Closed wsttiger closed 10 years ago
Could it be that we need to implement the spin-orbit coupling contribution to the potential?
There are non-zero "k" coefficients to many of these elements. However to implement LS-coupling, it looks like (naively) unless something cancels, that we will have to use a complex version of MolDFT.
Indeed, assuming a "z" spin orientation, i.e. \sigma_3 aligns in the z-direction, we have to compute a contribution to the potential that looks like:
[ (Lz) (Lx + i Ly) ] [ (Lx - i Ly) (-Lz) ]
Sorry, I'm an idiot --- we don't have to use a z-orientation for spin. We should just be able to diagonalize the L-S matrix to make things simpler ... I'm just speculating now.
I think we need to implement it at some point, but I'm not sure this is the only problem - I tried setting the k components to zero in BigDFT to make a fairer comparison with MADNESS and for all the cases I tried the difference between zero and non-zero k components was negligible. I don't remember exactly which elements I tested but I tried quite a few and I'm pretty sure I did at least one or two of the heavier elements.
Another note is that I am using Rlm's instead of Ylm's, and if I can remember correctly, the math showed that in this case since we are doing a sum over "m", they should be equivalent, but this is one thing to check.
I just tried Kr setting k to zero and as suspected not much difference.
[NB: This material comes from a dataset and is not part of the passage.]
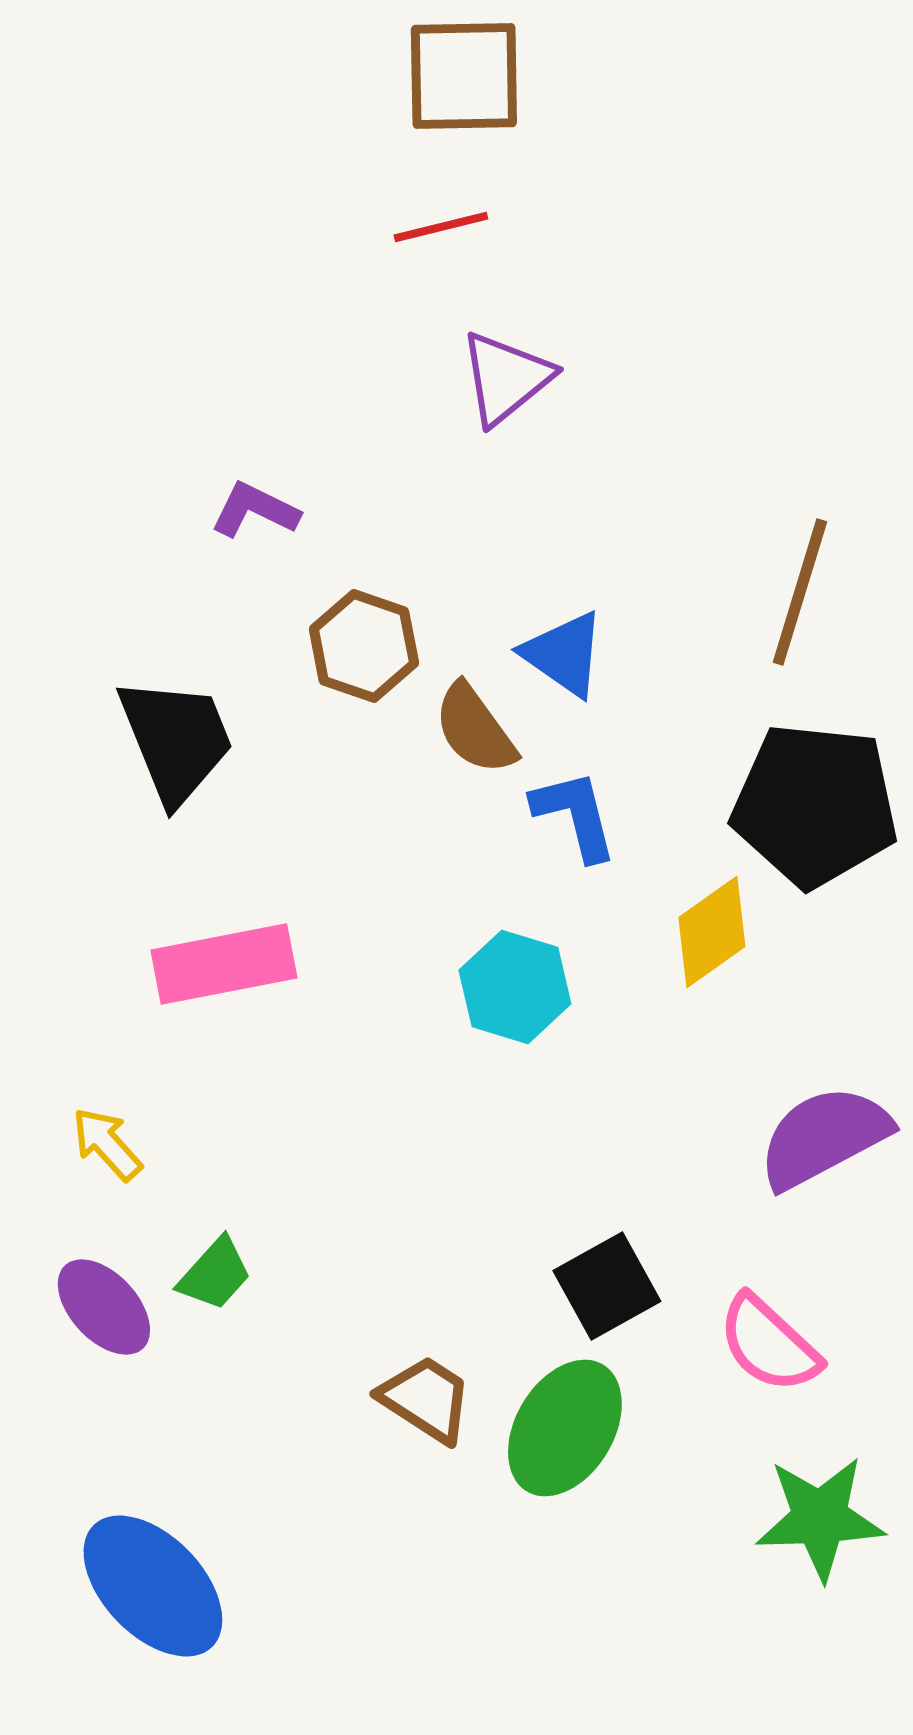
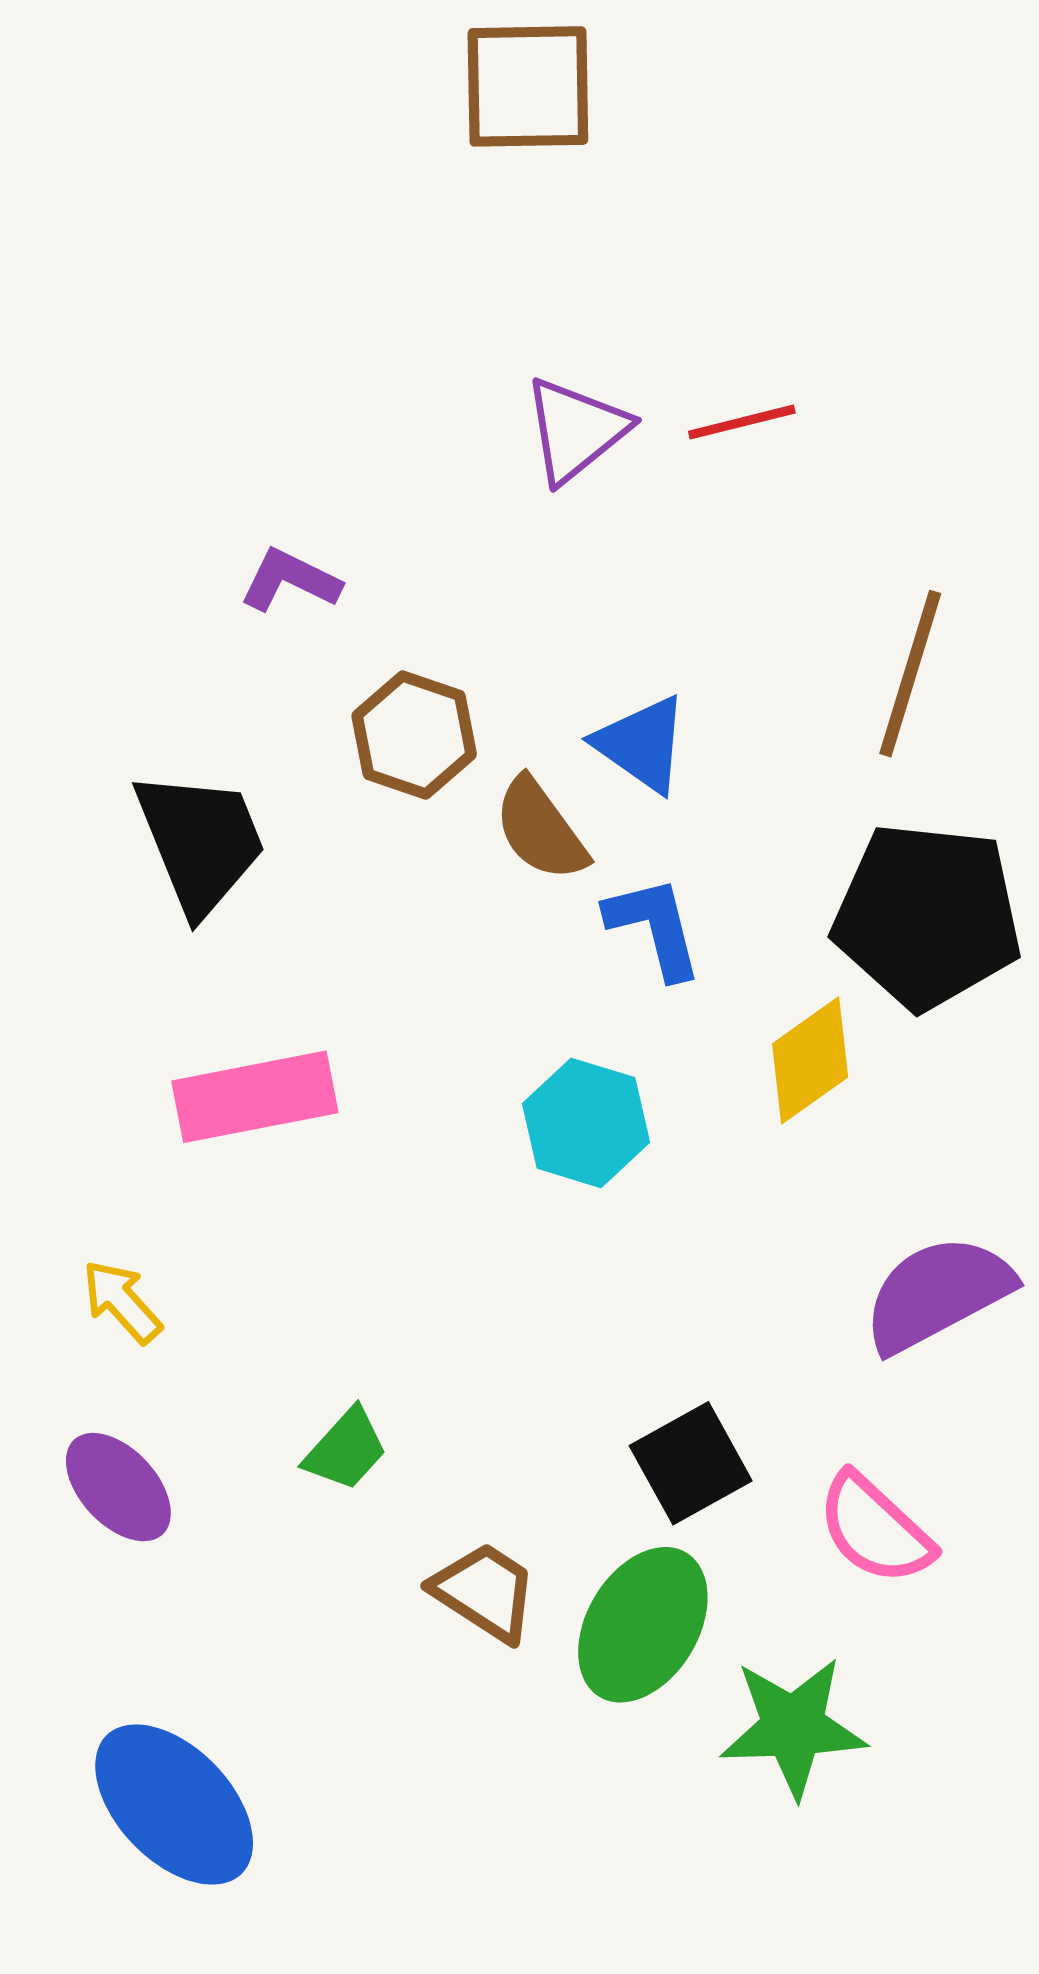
red line: (441, 227) -> (742, 422), moved
green trapezoid: (215, 1274) -> (346, 1450), moved
green star: (820, 1518) -> (793, 1727), moved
I added the eigenvalues to your spreadsheet and I think the difference between what I got and what you got is probably due to different inputs to BigDFT rather than the lack of spin-orbit correction.
Fixed, and checked in.
Gives erroneous results with many 4th row elements in the periodic table -- Ge, Se, Kr, transition metals -- although Ca works and Sr (5th row element) gives decent results.